问题
I'm working on processing Tweets from Twitter and storing them in a database (MySQL).
I have my process running perfectly but sometimes I get an error like this one:
2012-08-31 08:11:23,303 WARN org.hibernate.engine.jdbc.spi.SqlExceptionHelper - SQL Error: 1366, SQLState: HY000
2012-08-31 08:11:23,304 ERROR org.hibernate.engine.jdbc.spi.SqlExceptionHelper - Incorrect string value: '\xF0\x9F\x98\x9D #...' for column 'twe_text' at row 1
When looking for the problematic tweet in my logs I find the following one:
2012-08-31 08:11:22,971 INFO com.myapp.TweetLoaderJob - Text for tweet 241175722096480256: RT @totallytoyosi_: My go
odies, my goodies, not your goodies <U+1F61D> #m&ms #sweeties #goodies #food @ The Ritzy Cinema Café, Brixton htt ...
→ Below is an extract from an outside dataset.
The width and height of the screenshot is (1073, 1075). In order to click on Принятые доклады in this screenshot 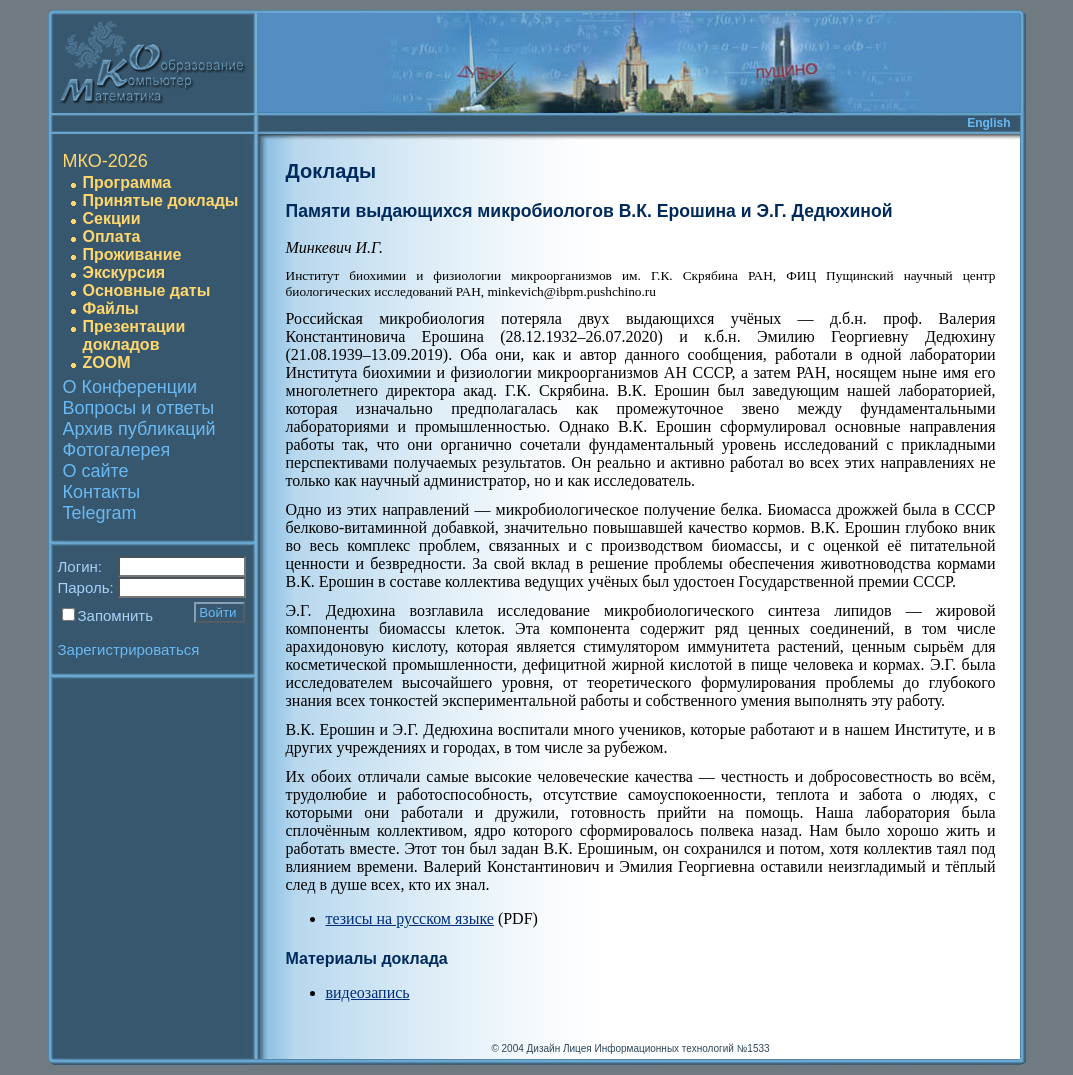 , I will do `click(161, 200)`.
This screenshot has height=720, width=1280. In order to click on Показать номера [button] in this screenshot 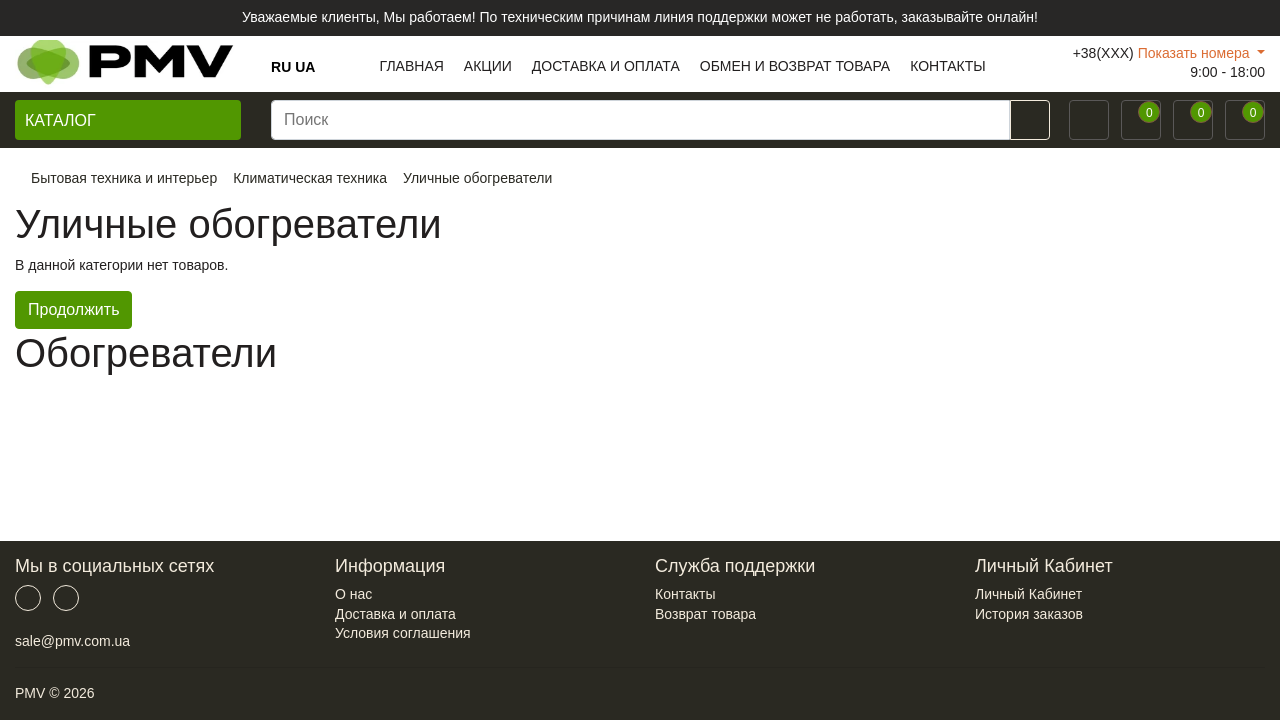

And, finally, looking what the hell is , I discovered that it is an emoticon that Twitter sends as-is
I have debugged, looking only for this specific tweet and my eclipse seems to not recognize this encoding character. So the question is, how can I handle this exception? I looked for configuring my MySQL database, but I cannot change the encoding (it's a requirement), so my option is to avoid managing this kind of tweets or supress this complicated character.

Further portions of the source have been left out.